Extracted records:
-- Opening Marker --

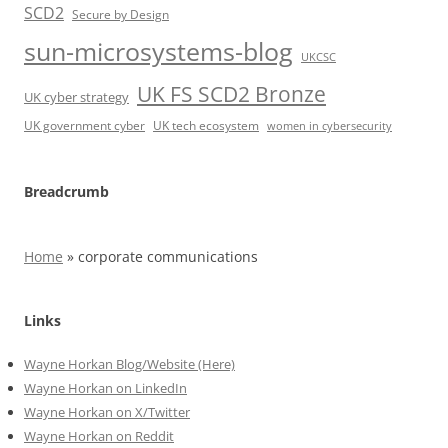
SCD2
Secure by Design
sun-microsystems-blog
UKCSC
UK FS SCD2 Bronze
UK cyber strategy
UK government cyber
UK tech ecosystem
women in cybersecurity
Breadcrumb
Home
»
corporate communications
Links
Wayne Horkan Blog/Website (Here)
Wayne Horkan on LinkedIn
Wayne Horkan on X/Twitter
Wayne Horkan on Reddit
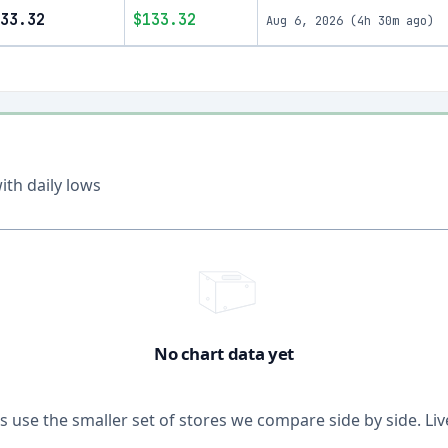
33.32
$133.32
Aug 6, 2026
(
4h 30m ago
)
th daily lows
No chart data yet
ons use the smaller set of stores we compare side by side. 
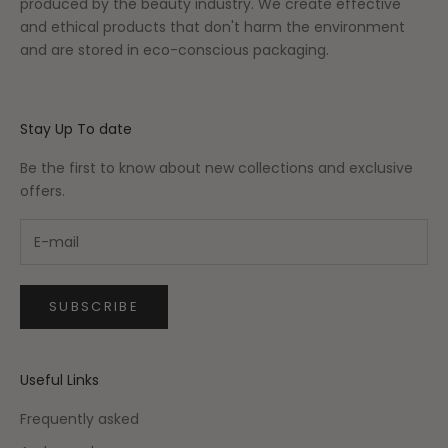
produced by the beauty industry. We create effective
and ethical products that don't harm the environment
and are stored in eco-conscious packaging.
Stay Up To date
Be the first to know about new collections and exclusive
offers.
SUBSCRIBE
Useful Links
Frequently asked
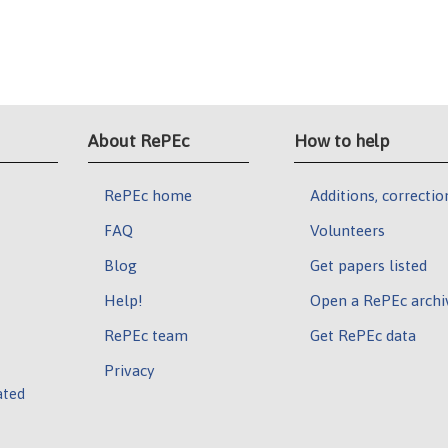
About RePEc
How to help
RePEc home
Additions, correctio
FAQ
Volunteers
Blog
Get papers listed
Help!
Open a RePEc archi
RePEc team
Get RePEc data
Privacy
ated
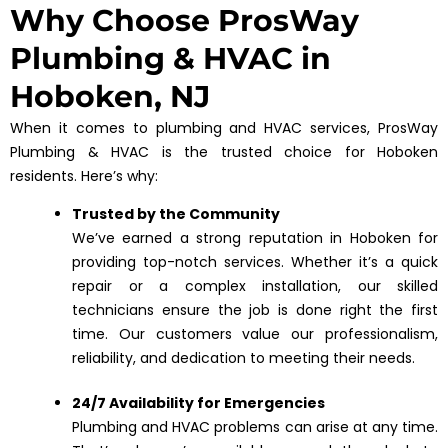
Why Choose ProsWay
Plumbing & HVAC in
Hoboken, NJ
When it comes to plumbing and HVAC services, ProsWay
Plumbing & HVAC is the trusted choice for Hoboken
residents. Here’s why:
Trusted by the Community
We’ve earned a strong reputation in Hoboken for
providing top-notch services. Whether it’s a quick
repair or a complex installation, our skilled
technicians ensure the job is done right the first
time. Our customers value our professionalism,
reliability, and dedication to meeting their needs.
24/7 Availability for Emergencies
Plumbing and HVAC problems can arise at any time.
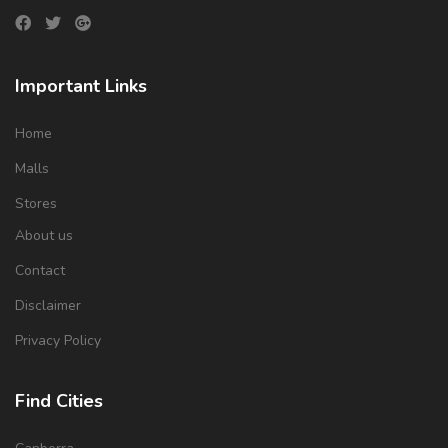
Important Links
Home
Malls
Stores
About us
Contact
Disclaimer
Privacy Policy
Find Cities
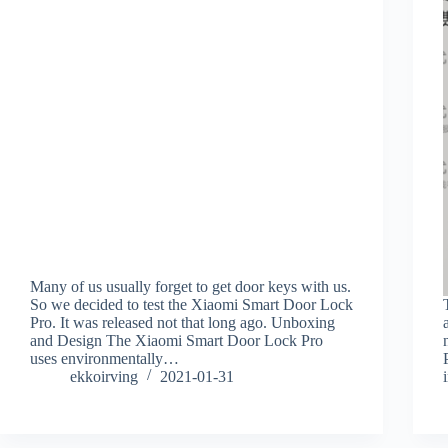
Many of us usually forget to get door keys with us.
So we decided to test the Xiaomi Smart Door Lock
Pro. It was released not that long ago. Unboxing
and Design The Xiaomi Smart Door Lock Pro
uses environmentally…
ekkoirving
2021-01-31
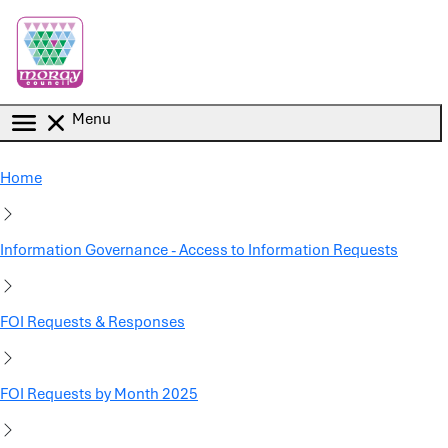
Skip to main content
Menu
Home
Information Governance - Access to Information Requests
FOI Requests & Responses
FOI Requests by Month 2025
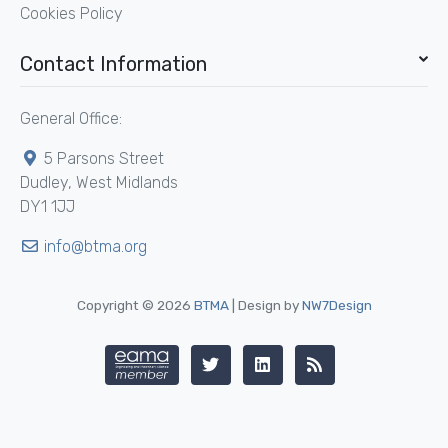
Cookies Policy
Contact Information
General Office:
5 Parsons Street
Dudley, West Midlands
DY1 1JJ
info@btma.org
Copyright © 2026
BTMA
| Design by
NW7Design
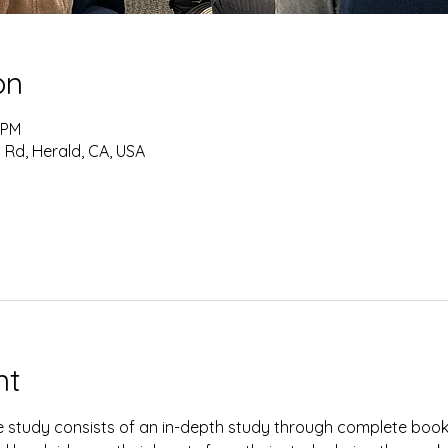
on
 PM
 Rd, Herald, CA, USA
nt
study consists of an in-depth study through complete books 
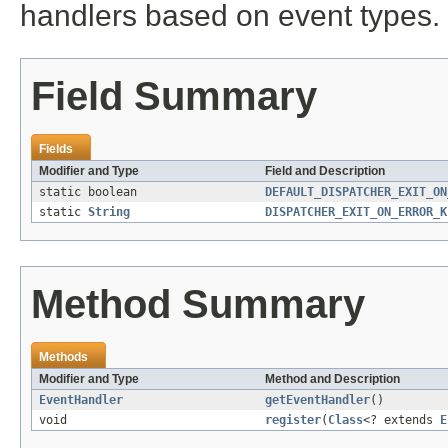
handlers based on event types.
Field Summary
Fields
Modifier and Type
Field and Description
static boolean
DEFAULT_DISPATCHER_EXIT_ON
static
String
DISPATCHER_EXIT_ON_ERROR_K
Method Summary
Methods
Modifier and Type
Method and Description
EventHandler
getEventHandler
()
void
register
(
Class
<? extends
E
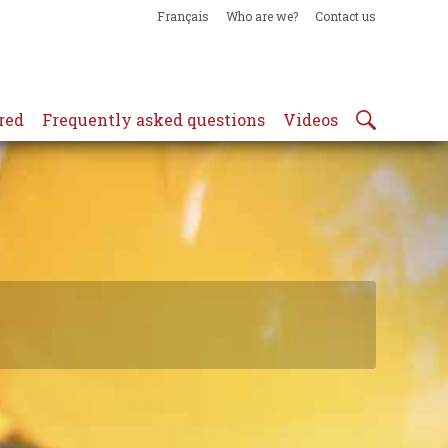
Français
Who are we?
Contact us
red
Frequently asked questions
Videos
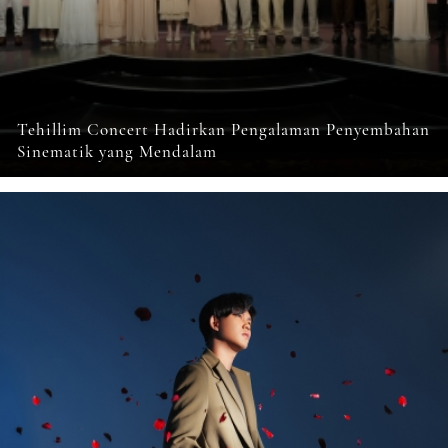
Tehillim Concert Hadirkan Pengalaman Penyembahan
Sinematik yang Mendalam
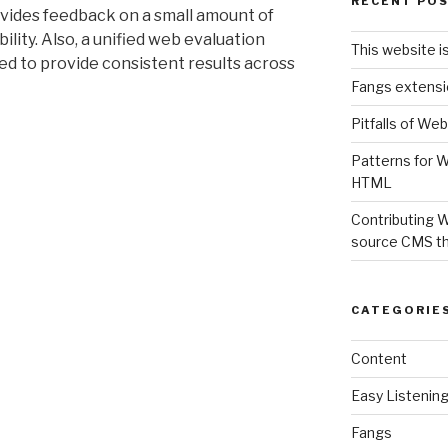
RECENT PO
ovides feedback on a small amount of
ility. Also, a unified web evaluation
This website i
d to provide consistent results across
Fangs extensi
Pitfalls of Web
Patterns for W
HTML
Contributing 
source CMS t
CATEGORIE
Content
Easy Listenin
Fangs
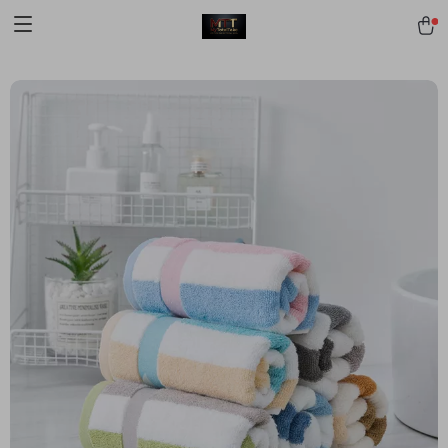
[trustindex no-registration=google]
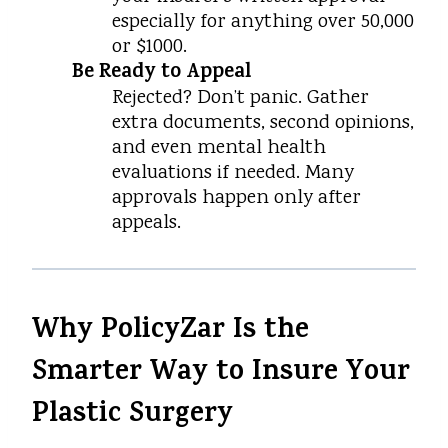
especially for anything over ₹50,000
or $1000.
Be Ready to Appeal
Rejected? Don’t panic. Gather
extra documents, second opinions,
and even mental health
evaluations if needed. Many
approvals happen only after
appeals.
Why PolicyZar Is the
Smarter Way to Insure Your
Plastic Surgery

-- Closing Marker --

=== Requirement ===
Retype the entries above exactly, but only from the line containing "Why Choose ProsWay" through the line containing "reliability, and dedication", both included.

=== Response ===
Why Choose ProsWay
Plumbing & HVAC in
Hoboken, NJ
When it comes to plumbing and HVAC services, ProsWay
Plumbing & HVAC is the trusted choice for Hoboken
residents. Here’s why:
Trusted by the Community
We’ve earned a strong reputation in Hoboken for
providing top-notch services. Whether it’s a quick
repair or a complex installation, our skilled
technicians ensure the job is done right the first
time. Our customers value our professionalism,
reliability, and dedication to meeting their needs.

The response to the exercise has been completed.